Anglers on our home waters in the Flathead Valley were treated to prolific hatches and a river that changed its look after an above average high water season. The folks we guided on the Missouri River were treated to some of the best dry fly fishing that we have seen in the past several years and on our smaller waters, anglers were treated to above average trout willing to eat a well placed hopper. 

Clients were stoked to be on our hallowed waters. Guides were dialed and trout were generally on the feed. From someone who makes a living on all three of those things, you can’t ask for much more.

A High Water Year

Graph showing water volume in Flathead River throughout 2022.

When the snow in the high country finally started melting, it started out as a trickle. Eventually, it turned into a cascade and once it hit the valley floor, it was a raging force that did what it wanted. The big river saw a peak this year of over 50,000 CFS which was more than enough flow to move structure within the river channel.

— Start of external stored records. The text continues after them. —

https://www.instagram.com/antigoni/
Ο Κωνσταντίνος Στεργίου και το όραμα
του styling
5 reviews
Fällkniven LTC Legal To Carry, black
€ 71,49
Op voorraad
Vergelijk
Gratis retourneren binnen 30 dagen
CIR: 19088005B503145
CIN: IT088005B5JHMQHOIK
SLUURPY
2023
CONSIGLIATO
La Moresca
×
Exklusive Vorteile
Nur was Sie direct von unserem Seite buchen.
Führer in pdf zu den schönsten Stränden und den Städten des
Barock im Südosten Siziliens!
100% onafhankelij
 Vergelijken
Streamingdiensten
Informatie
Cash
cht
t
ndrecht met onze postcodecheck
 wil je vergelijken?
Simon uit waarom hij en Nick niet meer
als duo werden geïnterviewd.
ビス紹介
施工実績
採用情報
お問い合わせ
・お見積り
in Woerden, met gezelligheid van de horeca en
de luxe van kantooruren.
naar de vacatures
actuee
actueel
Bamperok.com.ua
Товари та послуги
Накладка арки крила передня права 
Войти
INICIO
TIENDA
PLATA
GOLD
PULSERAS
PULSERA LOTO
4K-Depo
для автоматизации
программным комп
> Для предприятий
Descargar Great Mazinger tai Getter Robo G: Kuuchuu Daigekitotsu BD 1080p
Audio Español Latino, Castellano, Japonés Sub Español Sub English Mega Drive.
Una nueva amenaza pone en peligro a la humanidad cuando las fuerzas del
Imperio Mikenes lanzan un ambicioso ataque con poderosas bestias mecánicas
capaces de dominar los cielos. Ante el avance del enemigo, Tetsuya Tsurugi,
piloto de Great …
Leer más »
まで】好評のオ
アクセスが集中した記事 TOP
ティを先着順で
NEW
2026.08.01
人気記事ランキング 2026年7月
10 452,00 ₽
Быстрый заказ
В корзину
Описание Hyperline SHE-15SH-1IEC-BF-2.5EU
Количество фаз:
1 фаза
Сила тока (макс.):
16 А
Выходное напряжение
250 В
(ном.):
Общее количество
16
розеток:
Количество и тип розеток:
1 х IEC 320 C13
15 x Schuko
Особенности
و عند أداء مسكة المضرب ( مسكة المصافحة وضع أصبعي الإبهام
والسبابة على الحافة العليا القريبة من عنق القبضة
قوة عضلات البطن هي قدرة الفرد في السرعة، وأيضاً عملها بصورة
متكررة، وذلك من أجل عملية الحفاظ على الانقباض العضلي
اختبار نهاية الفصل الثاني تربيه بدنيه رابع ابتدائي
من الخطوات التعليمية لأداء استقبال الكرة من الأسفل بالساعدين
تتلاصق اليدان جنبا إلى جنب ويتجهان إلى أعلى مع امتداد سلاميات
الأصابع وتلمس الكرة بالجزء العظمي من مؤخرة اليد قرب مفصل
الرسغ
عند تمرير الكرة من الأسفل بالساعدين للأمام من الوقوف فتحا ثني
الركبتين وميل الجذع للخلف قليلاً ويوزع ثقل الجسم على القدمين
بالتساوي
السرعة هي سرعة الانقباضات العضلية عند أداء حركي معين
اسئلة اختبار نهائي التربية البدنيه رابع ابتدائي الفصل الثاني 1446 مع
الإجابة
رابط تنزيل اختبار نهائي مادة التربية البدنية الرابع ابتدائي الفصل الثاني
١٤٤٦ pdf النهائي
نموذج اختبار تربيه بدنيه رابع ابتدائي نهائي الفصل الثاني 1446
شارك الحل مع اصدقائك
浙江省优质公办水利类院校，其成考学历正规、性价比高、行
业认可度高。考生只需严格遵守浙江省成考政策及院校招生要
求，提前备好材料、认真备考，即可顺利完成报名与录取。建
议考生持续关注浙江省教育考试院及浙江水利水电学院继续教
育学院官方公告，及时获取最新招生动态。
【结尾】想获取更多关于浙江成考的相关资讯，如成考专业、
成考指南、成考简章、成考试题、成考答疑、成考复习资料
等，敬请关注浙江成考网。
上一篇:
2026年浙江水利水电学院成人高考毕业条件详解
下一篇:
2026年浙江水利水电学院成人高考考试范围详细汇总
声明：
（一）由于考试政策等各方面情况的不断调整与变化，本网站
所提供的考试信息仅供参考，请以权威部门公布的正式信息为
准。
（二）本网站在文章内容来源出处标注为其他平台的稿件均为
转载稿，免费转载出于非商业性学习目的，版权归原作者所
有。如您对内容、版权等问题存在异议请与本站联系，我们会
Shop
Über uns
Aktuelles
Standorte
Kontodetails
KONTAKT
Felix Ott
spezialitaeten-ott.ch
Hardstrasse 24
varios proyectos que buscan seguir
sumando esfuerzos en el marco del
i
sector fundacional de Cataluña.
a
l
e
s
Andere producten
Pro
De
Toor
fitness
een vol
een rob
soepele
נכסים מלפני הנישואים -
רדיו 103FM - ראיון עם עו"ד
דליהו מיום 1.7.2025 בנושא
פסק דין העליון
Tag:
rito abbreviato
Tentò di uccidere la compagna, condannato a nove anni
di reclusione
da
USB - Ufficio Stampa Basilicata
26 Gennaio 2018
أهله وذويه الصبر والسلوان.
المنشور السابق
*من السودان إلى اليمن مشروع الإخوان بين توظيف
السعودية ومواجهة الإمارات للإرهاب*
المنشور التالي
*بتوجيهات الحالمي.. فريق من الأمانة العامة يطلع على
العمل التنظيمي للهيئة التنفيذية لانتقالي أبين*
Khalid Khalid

High water modified the river bottom in several areas throughout the entire river corridor but the most drastic changes were seen on the big river. Holes that once produced, didn’t. Well known riffles and seams ceased to exist. Stalwart log jams washed away like matchsticks. New runs formed.

From a guiding stand point, when a river changes like ours did, it’s almost as if you are dropping your boat into the river for the first time once the high water subsides. Old knowledge of how the river fished has to be tossed out and you look at the river anew. Eyes wide, soaking in your new surroundings. Ever adaptable, our guides did a great job sorting out the new river habitat and finding where the trout wanted to be. 

Big Water

Early Season

Spring was what every trout guide dreams of. Wet and cold. Albeit, we had some cold guests, these conditions brought on exciting fishing, good bug activity, and more importantly, kept the snow in the high country. By mid March the annual migration of trout into the big river was in full swing.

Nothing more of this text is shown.